**RECORDS SHOWN**
- - - - -
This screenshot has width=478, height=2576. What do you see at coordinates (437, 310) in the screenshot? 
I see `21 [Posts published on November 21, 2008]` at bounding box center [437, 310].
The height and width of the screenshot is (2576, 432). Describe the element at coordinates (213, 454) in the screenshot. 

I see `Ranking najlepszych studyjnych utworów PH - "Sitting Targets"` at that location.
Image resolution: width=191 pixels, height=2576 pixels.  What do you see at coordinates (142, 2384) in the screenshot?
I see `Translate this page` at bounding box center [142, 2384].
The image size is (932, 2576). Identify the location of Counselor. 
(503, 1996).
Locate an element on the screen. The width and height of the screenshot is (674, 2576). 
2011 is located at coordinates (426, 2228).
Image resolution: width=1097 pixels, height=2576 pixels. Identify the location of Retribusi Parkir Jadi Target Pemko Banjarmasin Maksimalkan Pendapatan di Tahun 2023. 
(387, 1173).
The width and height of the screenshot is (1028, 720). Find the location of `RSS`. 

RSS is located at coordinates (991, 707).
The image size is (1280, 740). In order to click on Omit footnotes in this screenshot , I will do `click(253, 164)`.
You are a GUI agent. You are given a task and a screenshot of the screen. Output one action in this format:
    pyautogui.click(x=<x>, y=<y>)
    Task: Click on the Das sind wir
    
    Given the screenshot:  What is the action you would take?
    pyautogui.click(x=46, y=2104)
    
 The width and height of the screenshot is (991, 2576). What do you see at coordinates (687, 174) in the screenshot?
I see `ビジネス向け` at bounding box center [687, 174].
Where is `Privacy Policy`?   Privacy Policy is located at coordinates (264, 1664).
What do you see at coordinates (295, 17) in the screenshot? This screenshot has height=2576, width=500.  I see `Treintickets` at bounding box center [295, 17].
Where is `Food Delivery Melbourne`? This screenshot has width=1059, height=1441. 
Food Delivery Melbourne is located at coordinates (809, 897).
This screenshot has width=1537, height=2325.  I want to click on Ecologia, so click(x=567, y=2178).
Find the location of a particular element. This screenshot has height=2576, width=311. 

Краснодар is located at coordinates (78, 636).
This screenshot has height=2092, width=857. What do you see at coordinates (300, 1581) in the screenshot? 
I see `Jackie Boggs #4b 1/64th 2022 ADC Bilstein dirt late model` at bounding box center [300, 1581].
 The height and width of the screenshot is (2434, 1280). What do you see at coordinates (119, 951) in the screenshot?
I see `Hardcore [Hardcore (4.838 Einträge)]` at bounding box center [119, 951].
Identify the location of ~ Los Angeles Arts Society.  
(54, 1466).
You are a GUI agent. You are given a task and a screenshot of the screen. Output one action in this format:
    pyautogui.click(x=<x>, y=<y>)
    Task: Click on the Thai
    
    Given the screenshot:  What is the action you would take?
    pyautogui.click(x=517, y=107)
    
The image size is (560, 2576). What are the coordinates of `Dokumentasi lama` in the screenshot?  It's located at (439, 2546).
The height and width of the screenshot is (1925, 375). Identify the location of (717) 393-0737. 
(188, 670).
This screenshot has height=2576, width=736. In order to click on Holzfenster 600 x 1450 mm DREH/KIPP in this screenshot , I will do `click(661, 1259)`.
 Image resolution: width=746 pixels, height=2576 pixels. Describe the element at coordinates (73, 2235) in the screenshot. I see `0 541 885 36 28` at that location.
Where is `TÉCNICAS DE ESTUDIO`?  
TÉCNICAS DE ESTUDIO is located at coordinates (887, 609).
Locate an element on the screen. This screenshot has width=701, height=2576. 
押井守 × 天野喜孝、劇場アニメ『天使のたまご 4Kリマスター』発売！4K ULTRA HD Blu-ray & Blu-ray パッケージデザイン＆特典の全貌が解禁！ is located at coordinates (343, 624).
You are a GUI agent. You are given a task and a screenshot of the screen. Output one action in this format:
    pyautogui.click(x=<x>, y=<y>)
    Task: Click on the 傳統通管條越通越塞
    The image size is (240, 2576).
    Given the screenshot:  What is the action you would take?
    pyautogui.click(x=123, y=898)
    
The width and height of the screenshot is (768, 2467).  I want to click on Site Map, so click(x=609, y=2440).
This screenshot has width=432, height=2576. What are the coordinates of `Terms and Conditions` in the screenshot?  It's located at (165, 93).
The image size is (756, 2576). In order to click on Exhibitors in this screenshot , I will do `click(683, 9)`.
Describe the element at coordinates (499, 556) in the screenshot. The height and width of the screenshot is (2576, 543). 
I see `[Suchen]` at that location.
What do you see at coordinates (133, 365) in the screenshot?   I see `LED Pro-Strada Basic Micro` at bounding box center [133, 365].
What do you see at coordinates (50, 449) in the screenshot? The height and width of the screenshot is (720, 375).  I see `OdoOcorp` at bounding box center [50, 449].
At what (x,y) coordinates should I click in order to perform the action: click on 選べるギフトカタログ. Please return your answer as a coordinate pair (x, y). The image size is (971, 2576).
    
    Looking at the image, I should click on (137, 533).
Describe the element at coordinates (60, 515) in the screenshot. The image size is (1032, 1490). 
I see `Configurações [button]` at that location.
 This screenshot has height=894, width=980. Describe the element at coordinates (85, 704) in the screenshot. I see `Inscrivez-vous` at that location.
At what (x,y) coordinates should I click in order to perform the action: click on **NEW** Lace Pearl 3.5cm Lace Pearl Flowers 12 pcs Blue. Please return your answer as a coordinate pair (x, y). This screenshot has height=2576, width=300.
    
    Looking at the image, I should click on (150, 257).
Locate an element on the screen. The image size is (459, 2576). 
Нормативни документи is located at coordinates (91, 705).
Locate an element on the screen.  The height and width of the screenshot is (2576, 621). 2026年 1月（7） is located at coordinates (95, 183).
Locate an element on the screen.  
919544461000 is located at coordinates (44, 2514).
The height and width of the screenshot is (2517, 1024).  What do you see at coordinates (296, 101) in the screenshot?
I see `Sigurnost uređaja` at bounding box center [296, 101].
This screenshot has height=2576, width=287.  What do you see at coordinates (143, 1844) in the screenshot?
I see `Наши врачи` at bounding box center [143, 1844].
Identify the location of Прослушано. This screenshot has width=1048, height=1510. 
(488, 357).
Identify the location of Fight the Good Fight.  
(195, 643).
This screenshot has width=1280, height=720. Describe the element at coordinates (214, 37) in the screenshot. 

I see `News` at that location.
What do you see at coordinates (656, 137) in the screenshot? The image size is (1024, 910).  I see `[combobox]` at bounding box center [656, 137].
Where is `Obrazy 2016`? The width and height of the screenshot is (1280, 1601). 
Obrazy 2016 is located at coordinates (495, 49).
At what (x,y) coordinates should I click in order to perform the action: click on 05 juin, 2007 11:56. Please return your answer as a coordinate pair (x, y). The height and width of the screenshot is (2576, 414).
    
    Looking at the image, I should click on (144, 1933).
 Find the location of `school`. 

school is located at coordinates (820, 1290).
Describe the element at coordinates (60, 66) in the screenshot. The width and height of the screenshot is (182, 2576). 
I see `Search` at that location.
- - - - -
Your reply must contain each entry, reproduced exactly.

**ANSWER SECTION**
This screenshot has width=478, height=2576. What do you see at coordinates (437, 310) in the screenshot? 
I see `21 [Posts published on November 21, 2008]` at bounding box center [437, 310].
The height and width of the screenshot is (2576, 432). Describe the element at coordinates (213, 454) in the screenshot. 

I see `Ranking najlepszych studyjnych utworów PH - "Sitting Targets"` at that location.
Image resolution: width=191 pixels, height=2576 pixels.  What do you see at coordinates (142, 2384) in the screenshot?
I see `Translate this page` at bounding box center [142, 2384].
The image size is (932, 2576). Identify the location of Counselor. 
(503, 1996).
Locate an element on the screen. The width and height of the screenshot is (674, 2576). 
2011 is located at coordinates (426, 2228).
Image resolution: width=1097 pixels, height=2576 pixels. Identify the location of Retribusi Parkir Jadi Target Pemko Banjarmasin Maksimalkan Pendapatan di Tahun 2023. 
(387, 1173).
The width and height of the screenshot is (1028, 720). Find the location of `RSS`. 

RSS is located at coordinates (991, 707).
The image size is (1280, 740). In order to click on Omit footnotes in this screenshot , I will do `click(253, 164)`.
You are a GUI agent. You are given a task and a screenshot of the screen. Output one action in this format:
    pyautogui.click(x=<x>, y=<y>)
    Task: Click on the Das sind wir
    
    Given the screenshot:  What is the action you would take?
    pyautogui.click(x=46, y=2104)
    
 The width and height of the screenshot is (991, 2576). What do you see at coordinates (687, 174) in the screenshot?
I see `ビジネス向け` at bounding box center [687, 174].
Where is `Privacy Policy`?   Privacy Policy is located at coordinates (264, 1664).
What do you see at coordinates (295, 17) in the screenshot? This screenshot has height=2576, width=500.  I see `Treintickets` at bounding box center [295, 17].
Where is `Food Delivery Melbourne`? This screenshot has width=1059, height=1441. 
Food Delivery Melbourne is located at coordinates (809, 897).
This screenshot has width=1537, height=2325.  I want to click on Ecologia, so click(x=567, y=2178).
Find the location of a particular element. This screenshot has height=2576, width=311. 

Краснодар is located at coordinates (78, 636).
This screenshot has height=2092, width=857. What do you see at coordinates (300, 1581) in the screenshot? 
I see `Jackie Boggs #4b 1/64th 2022 ADC Bilstein dirt late model` at bounding box center [300, 1581].
 The height and width of the screenshot is (2434, 1280). What do you see at coordinates (119, 951) in the screenshot?
I see `Hardcore [Hardcore (4.838 Einträge)]` at bounding box center [119, 951].
Identify the location of ~ Los Angeles Arts Society.  
(54, 1466).
You are a GUI agent. You are given a task and a screenshot of the screen. Output one action in this format:
    pyautogui.click(x=<x>, y=<y>)
    Task: Click on the Thai
    
    Given the screenshot:  What is the action you would take?
    pyautogui.click(x=517, y=107)
    
The image size is (560, 2576). What are the coordinates of `Dokumentasi lama` in the screenshot?  It's located at (439, 2546).
The height and width of the screenshot is (1925, 375). Identify the location of (717) 393-0737. 
(188, 670).
This screenshot has height=2576, width=736. In order to click on Holzfenster 600 x 1450 mm DREH/KIPP in this screenshot , I will do `click(661, 1259)`.
 Image resolution: width=746 pixels, height=2576 pixels. Describe the element at coordinates (73, 2235) in the screenshot. I see `0 541 885 36 28` at that location.
Where is `TÉCNICAS DE ESTUDIO`?  
TÉCNICAS DE ESTUDIO is located at coordinates (887, 609).
Locate an element on the screen. This screenshot has width=701, height=2576. 
押井守 × 天野喜孝、劇場アニメ『天使のたまご 4Kリマスター』発売！4K ULTRA HD Blu-ray & Blu-ray パッケージデザイン＆特典の全貌が解禁！ is located at coordinates (343, 624).
You are a GUI agent. You are given a task and a screenshot of the screen. Output one action in this format:
    pyautogui.click(x=<x>, y=<y>)
    Task: Click on the 傳統通管條越通越塞
    The image size is (240, 2576).
    Given the screenshot:  What is the action you would take?
    pyautogui.click(x=123, y=898)
    
The width and height of the screenshot is (768, 2467).  I want to click on Site Map, so click(x=609, y=2440).
This screenshot has width=432, height=2576. What are the coordinates of `Terms and Conditions` in the screenshot?  It's located at (165, 93).
The image size is (756, 2576). In order to click on Exhibitors in this screenshot , I will do `click(683, 9)`.
Describe the element at coordinates (499, 556) in the screenshot. The height and width of the screenshot is (2576, 543). 
I see `[Suchen]` at that location.
What do you see at coordinates (133, 365) in the screenshot?   I see `LED Pro-Strada Basic Micro` at bounding box center [133, 365].
What do you see at coordinates (50, 449) in the screenshot? The height and width of the screenshot is (720, 375).  I see `OdoOcorp` at bounding box center [50, 449].
At what (x,y) coordinates should I click in order to perform the action: click on 選べるギフトカタログ. Please return your answer as a coordinate pair (x, y). The image size is (971, 2576).
    
    Looking at the image, I should click on (137, 533).
Describe the element at coordinates (60, 515) in the screenshot. The image size is (1032, 1490). 
I see `Configurações [button]` at that location.
 This screenshot has height=894, width=980. Describe the element at coordinates (85, 704) in the screenshot. I see `Inscrivez-vous` at that location.
At what (x,y) coordinates should I click in order to perform the action: click on **NEW** Lace Pearl 3.5cm Lace Pearl Flowers 12 pcs Blue. Please return your answer as a coordinate pair (x, y). This screenshot has height=2576, width=300.
    
    Looking at the image, I should click on (150, 257).
Locate an element on the screen. The image size is (459, 2576). 
Нормативни документи is located at coordinates (91, 705).
Locate an element on the screen.  The height and width of the screenshot is (2576, 621). 2026年 1月（7） is located at coordinates (95, 183).
Locate an element on the screen.  
919544461000 is located at coordinates (44, 2514).
The height and width of the screenshot is (2517, 1024).  What do you see at coordinates (296, 101) in the screenshot?
I see `Sigurnost uređaja` at bounding box center [296, 101].
This screenshot has height=2576, width=287.  What do you see at coordinates (143, 1844) in the screenshot?
I see `Наши врачи` at bounding box center [143, 1844].
Identify the location of Прослушано. This screenshot has width=1048, height=1510. 
(488, 357).
Identify the location of Fight the Good Fight.  
(195, 643).
This screenshot has width=1280, height=720. Describe the element at coordinates (214, 37) in the screenshot. 

I see `News` at that location.
What do you see at coordinates (656, 137) in the screenshot? The image size is (1024, 910).  I see `[combobox]` at bounding box center [656, 137].
Where is `Obrazy 2016`? The width and height of the screenshot is (1280, 1601). 
Obrazy 2016 is located at coordinates (495, 49).
At what (x,y) coordinates should I click in order to perform the action: click on 05 juin, 2007 11:56. Please return your answer as a coordinate pair (x, y). The height and width of the screenshot is (2576, 414).
    
    Looking at the image, I should click on (144, 1933).
 Find the location of `school`. 

school is located at coordinates (820, 1290).
Describe the element at coordinates (60, 66) in the screenshot. The width and height of the screenshot is (182, 2576). 
I see `Search` at that location.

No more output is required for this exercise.